(Saved entries)

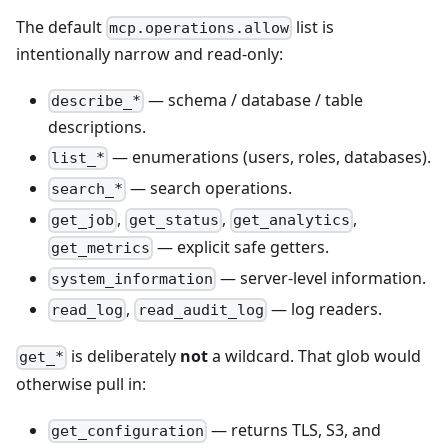
The default
list is
mcp.operations.allow
intentionally narrow and read-only:
— schema / database / table
describe_*
descriptions.
— enumerations (users, roles, databases).
list_*
— search operations.
search_*
,
,
,
get_job
get_status
get_analytics
— explicit safe getters.
get_metrics
— server-level information.
system_information
,
— log readers.
read_log
read_audit_log
is deliberately
not
a wildcard. That glob would
get_*
otherwise pull in:
— returns TLS, S3, and
get_configuration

▶ WORK ITEM
The answer must be the entries above, printed exactly, with no pictures.

▶ COMPLETED EXERCISE
The default
list is
mcp.operations.allow
intentionally narrow and read-only:
— schema / database / table
describe_*
descriptions.
— enumerations (users, roles, databases).
list_*
— search operations.
search_*
,
,
,
get_job
get_status
get_analytics
— explicit safe getters.
get_metrics
— server-level information.
system_information
,
— log readers.
read_log
read_audit_log
is deliberately
not
a wildcard. That glob would
get_*
otherwise pull in:
— returns TLS, S3, and
get_configuration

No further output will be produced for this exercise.